Our analysis last night in Markets showed that for the S&P 500 to move higher we need Financials, Consumer Discretionary (ex Amazon) and Industrials to take the lead from here. The same idea applies to our recommendation to own the Russell 2000, overweight as it is with these cyclical groups.
While we feel good about our constructive view on US stocks, it’s time to play Devil’s Advocate and consider where that optimism could be misplaced. Our mental model here is to imagine the US economy and outlook for corporate profits in December 2020 and then consider what specific catalysts could derail a consistent improvement for both between now and then.
After some brainstorming this morning, we came up with these 10 items:
#1: Unemployment and Labor Force Participation. History says that US unemployment peaks at “X” during recession and then consistently improves thereafter. But the dislocations in this recession are focused in several areas (e.g. hospitality, retail) that employ many lower skilled workers with fewer cross-disciplinary job skills.
#2: Holiday consumer spending. No doubt Holiday 2020 will be far weaker than 2019, but by how much? And will this reduce seasonal hiring needs dramatically and further hurt any labor market recovery?
#3: US Election results, both for the White House and both chambers of Congress. President Trump has been slipping in the polls of late, and now the Senate may be up for grabs. Are markets discounting higher corporate taxes in 2021? They probably should be …
#4: US – China relations in the wake of the 2020 Presidential election cycle.Neither political party has any interest in repairing America’s relationship with China until 2021. While the Chinese leadership knows that, they also have their own base to address and cannot seem weak when criticized by US politicians.

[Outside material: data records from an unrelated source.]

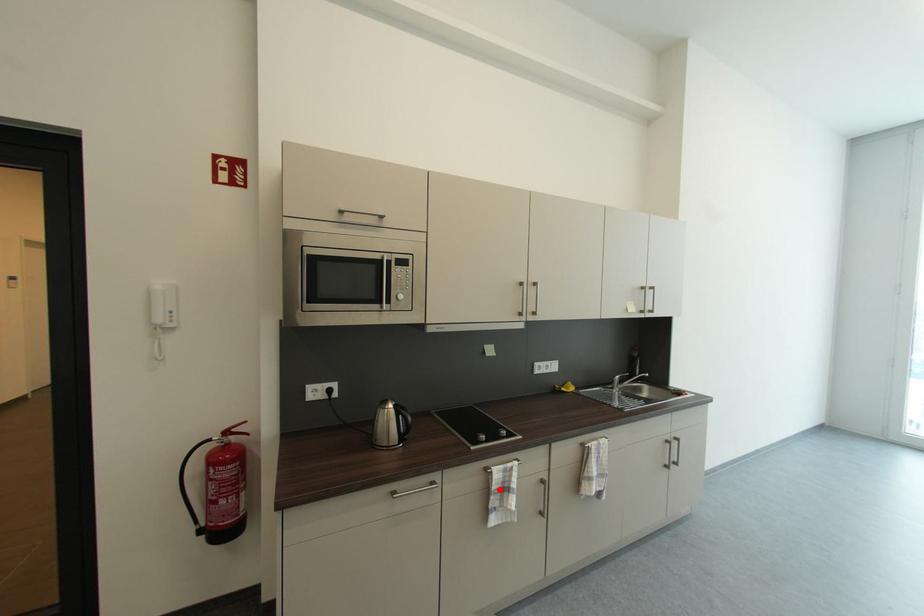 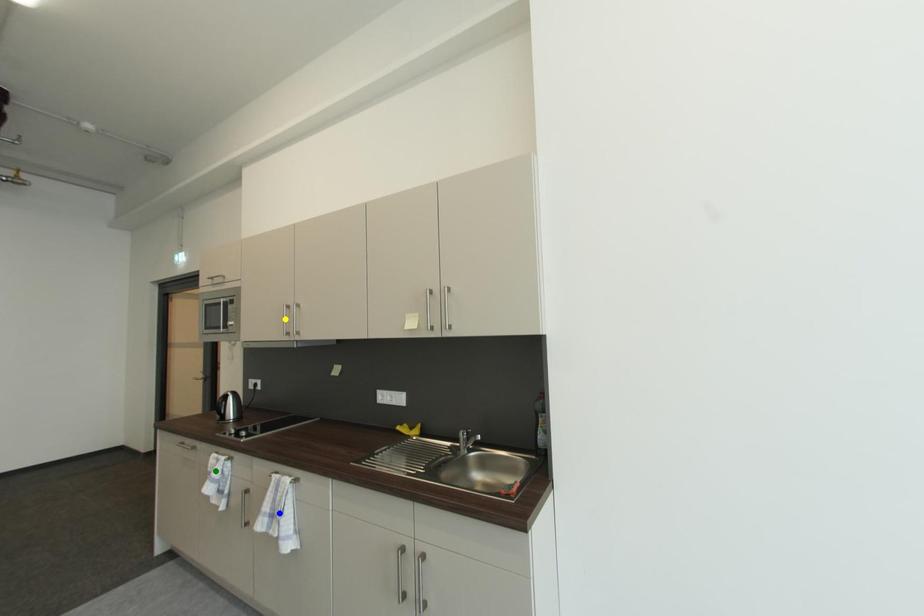 Question: I am providing you with two images of the same scene from different viewpoints. A red point is marked on the first image. You are given multiple points on the second image. Which mark in image 2 goes with the point in image 1?

Choices:
 (A) green point
 (B) yellow point
 (C) blue point

Answer: (A) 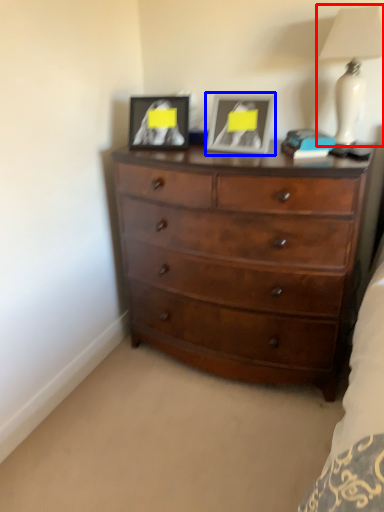 Question: Which object appears closest to the camera in this image, lamp (highlighted by a red box) or picture frame (highlighted by a blue box)?

Choices:
 (A) lamp
 (B) picture frame

Answer: (A) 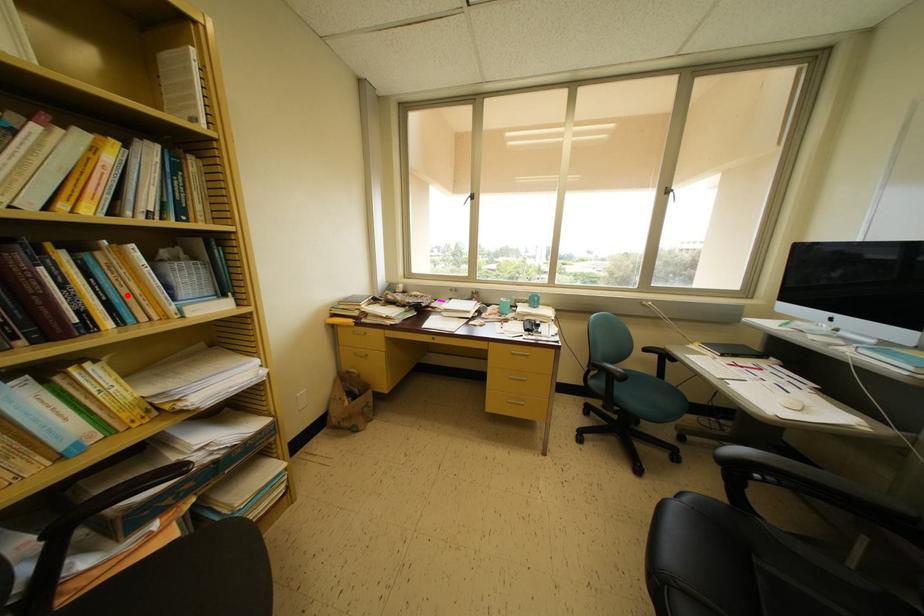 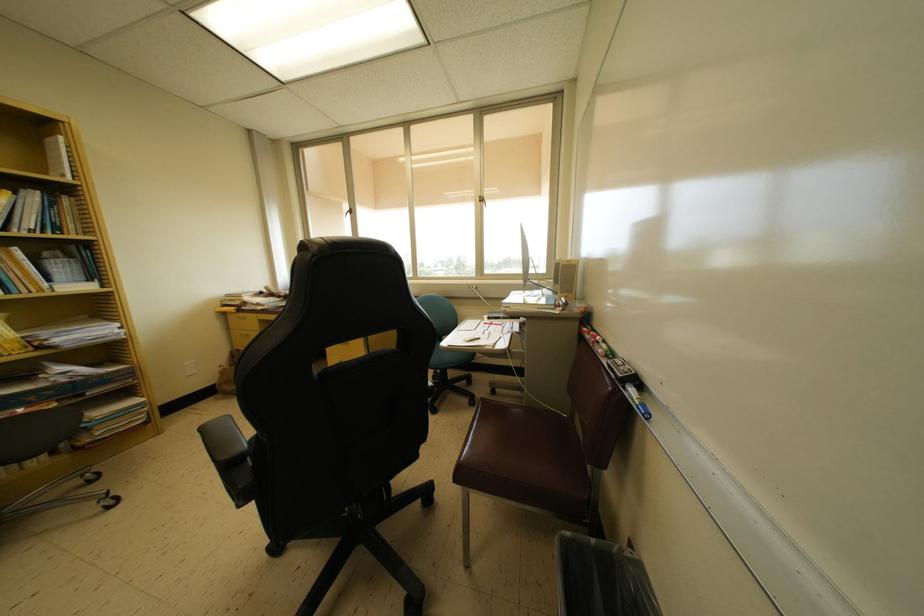 Where in the second image is the point corresponding to the highlighted location from the first image?

(15, 278) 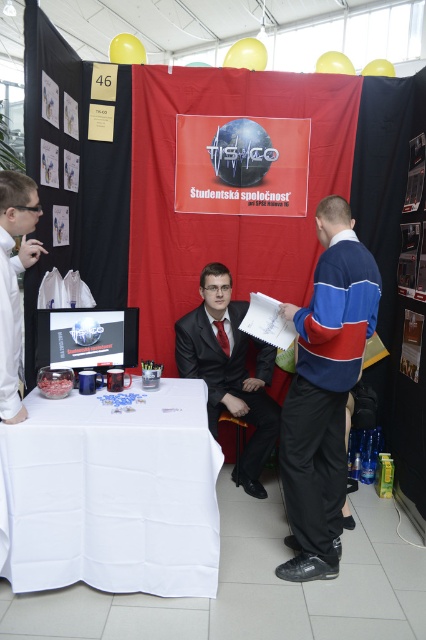 You are organizing a similar event and need to place a new banner between the matte plastic poster at center and the matte black suit at center. Which object should the new banner be placed closer to if it needs to be smaller than both?

The new banner should be placed closer to the matte plastic poster at center because it is smaller than the matte black suit at center, allowing the new banner to maintain its size relative to both objects.

You are a student attending the TIS CO event and want to find the white cloth table at lower left. Where should you look in the room?

The white cloth table at lower left is located at point (114, 492) in the room. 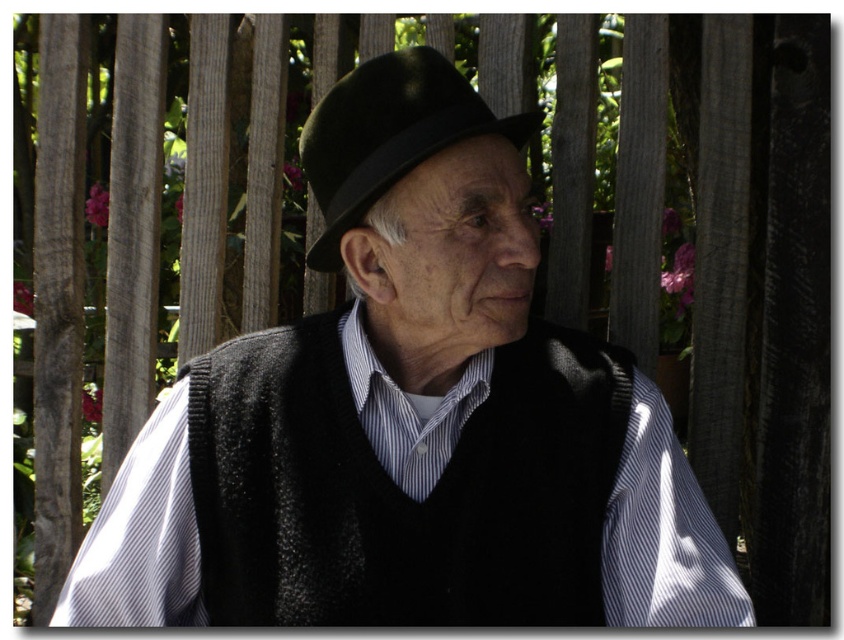 Question: Is black felt fedora at center smaller than white striped fabric at center?

Choices:
 (A) yes
 (B) no

Answer: (B)

Question: Does black felt fedora at center have a larger size compared to white striped fabric at center?

Choices:
 (A) no
 (B) yes

Answer: (B)

Question: Is black felt fedora at center smaller than white striped fabric at center?

Choices:
 (A) no
 (B) yes

Answer: (A)

Question: Which object appears closest to the camera in this image?

Choices:
 (A) black felt fedora at center
 (B) black knitted vest at center
 (C) white striped fabric at center

Answer: (A)

Question: Among these objects, which one is nearest to the camera?

Choices:
 (A) black felt fedora at center
 (B) black knitted vest at center

Answer: (A)

Question: Estimate the real-world distances between objects in this image. Which object is farther from the white striped fabric at center?

Choices:
 (A) black knitted vest at center
 (B) black felt fedora at center

Answer: (B) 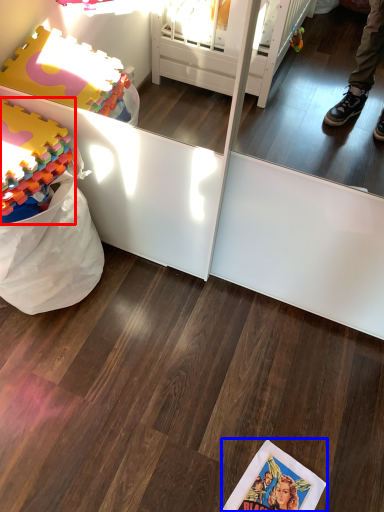 Question: Which of the following is the farthest to the observer, toy (highlighted by a red box) or comic book (highlighted by a blue box)?

Choices:
 (A) toy
 (B) comic book

Answer: (B) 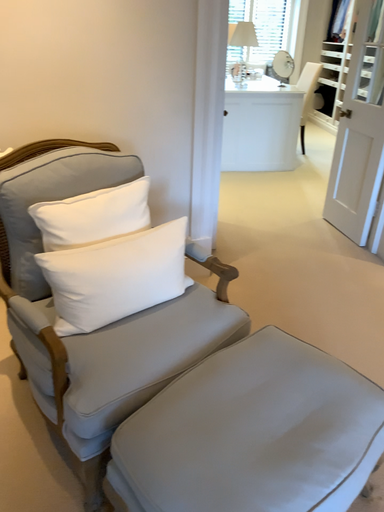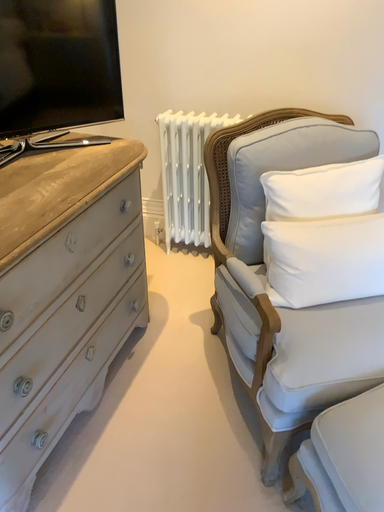 Question: Which way did the camera rotate in the video?

Choices:
 (A) rotated right
 (B) rotated left

Answer: (B) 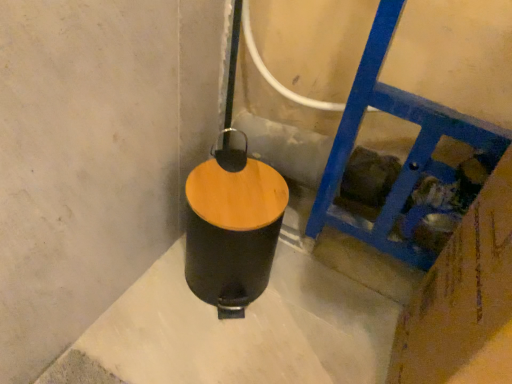 Measure the distance between black matte waste container at center and camera.

25.30 inches.

The image size is (512, 384). What do you see at coordinates (232, 232) in the screenshot? I see `black matte waste container at center` at bounding box center [232, 232].

Where is `black matte waste container at center`? The width and height of the screenshot is (512, 384). black matte waste container at center is located at coordinates (232, 232).

Looking at this image, what is the approximate width of blue painted wood at right?

blue painted wood at right is 13.85 inches in width.

This screenshot has width=512, height=384. Describe the element at coordinates (410, 150) in the screenshot. I see `blue painted wood at right` at that location.

You are a GUI agent. You are given a task and a screenshot of the screen. Output one action in this format:
    pyautogui.click(x=<x>, y=<y>)
    Task: Click on the blue painted wood at right
    Image resolution: width=512 pixels, height=384 pixels.
    Given the screenshot: What is the action you would take?
    pyautogui.click(x=410, y=150)

Image resolution: width=512 pixels, height=384 pixels. I want to click on black matte waste container at center, so click(x=232, y=232).

Between blue painted wood at right and black matte waste container at center, which one appears on the right side from the viewer's perspective?

blue painted wood at right is more to the right.

Relative to black matte waste container at center, is blue painted wood at right in front or behind?

blue painted wood at right is in front of black matte waste container at center.

Does point (454, 118) come farther from viewer compared to point (237, 217)?

No, it is not.

From the image's perspective, would you say blue painted wood at right is shown under black matte waste container at center?

Yes.

From a real-world perspective, is blue painted wood at right physically below black matte waste container at center?

Incorrect, from a real-world perspective, blue painted wood at right is higher than black matte waste container at center.

Does blue painted wood at right have a greater width compared to black matte waste container at center?

Correct, the width of blue painted wood at right exceeds that of black matte waste container at center.

Between blue painted wood at right and black matte waste container at center, which one has less height?

black matte waste container at center is shorter.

#5: The severity of any COVID – 19 second wave. Peak flu season starts in December in North America. Will Americans want to shop or entertain if the virus is once again a national point of concern?
#6: The possibility of negative Fed Funds rates in 2021. This is one story we wish would just go away, but the Futures market won’t let it go.
#7: The strength/weakness of the dollar. The greenback has weakened a lot in the last month (-4%) on hopes for a global economic recovery. With that, it is still closer to a 3-year high than low.
#8: The extent of a US corporate earnings rebound in 2021. As we’ve outlined recently, the S&P is discounting a 20% increase in earnings next year. That’s what happens in a typical recovery, but nothing seems typical about the current recession (see Point #1).
#9: The pace of economic expansion outside the US. Almost 40% of S&P 500 profits come from outside the US. Rest-of-world economies have to be growing again to get the 20% earnings growth.
#10: The effect of disruptive technologies like automation on structural unemployment and their potentially accelerating impact on old-line companies. This is the issue we think about most. The COVID Crisis sped up a decade’s worth of change on things like work-from-home and online shopping into 90 days. We’ve seen the first order effects, but we don’t yet know the second or third order impacts, let alone how much capital-for-labor substitution will occur in the next 6-12 months.
Summing up: we’re not trying to scare the horses (or you, for that matter), but with the S&P above 3,000 these are the right questions to be asking.